- Born: 1787 Scotland
- Died: 1867 (aged 79–80)
- Education: the Royal College of Surgeons of Edinburgh
- Occupation: physician

= James Black (physician, born 1787) =

Black, James (1788/9–1867), physician

James Black FRSE FGS (1787–1867) was a Scottish physician, geologist and paleontologist who investigated the capillary circulation of the blood (1825), as well as matters of fever and bowels.

==Life==
Born in Scotland in 1787.

In 1808 he was granted a Licentiate of the Royal College of Surgeons of Edinburgh.

He was an Assistant Surgeon in the Royal Navy in 1809, during the Napoleonic Wars.

In 1820 he was awarded a Doctorate in Medicine at Glasgow.

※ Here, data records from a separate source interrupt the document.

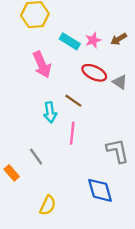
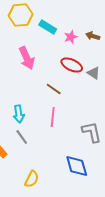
brown arrow: (119, 39) -> (93, 36), turned 48
cyan rectangle: (70, 41) -> (48, 27), moved
cyan arrow: (50, 112) -> (19, 114), moved

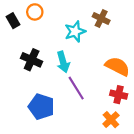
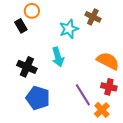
black rectangle: (13, 21) -> (21, 26), moved
black cross: (32, 60) -> (27, 67), moved
purple line: (76, 88) -> (83, 95), moved

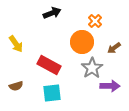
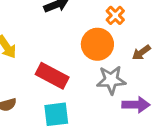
gray star: (92, 68) -> (111, 80), turned 30

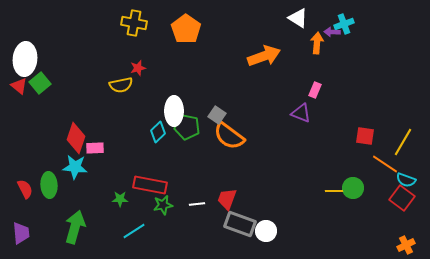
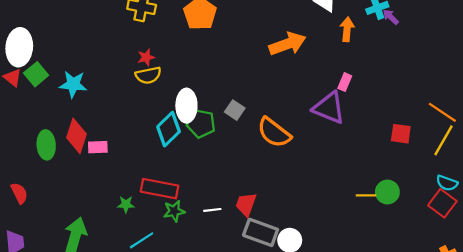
purple arrow: (332, 32) -> (391, 17), moved, turned 42
yellow semicircle: (121, 85) -> (148, 75), moved
purple triangle: (301, 113) -> (329, 108), size x1.5
cyan diamond: (158, 132) -> (169, 129), size x1.4
orange semicircle: (229, 136) -> (274, 133), moved
orange line: (385, 164) -> (442, 112), moved
cyan star: (75, 167) -> (73, 84), moved
green ellipse: (49, 185) -> (46, 145), moved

He was then a doctor in Newton Stewart in south-west Scotland before being given a post of House Physician at the Union Hospital in Manchester in 1839. At the same time he lectured in Forensic Medicine from 1840. In 1848 he adopted the same role in Bolton and in 1856 returned to Scotland to the far more prestigious lecturing role at Edinburgh University.

In 1857 he was elected a Fellow of the Royal Society of Edinburgh and in 1860 he was elected a Fellow of the Royal College of Physicians.

Around 1859 he appears to have left Edinburgh and returned to Manchester and in that year he appears as president of the Manchester Philosophical Society. He was also a member of the Manchester Geological Society, the Medico-Chirugical Society and Social Science Association.

He died in Edinburgh on 30 April 1867.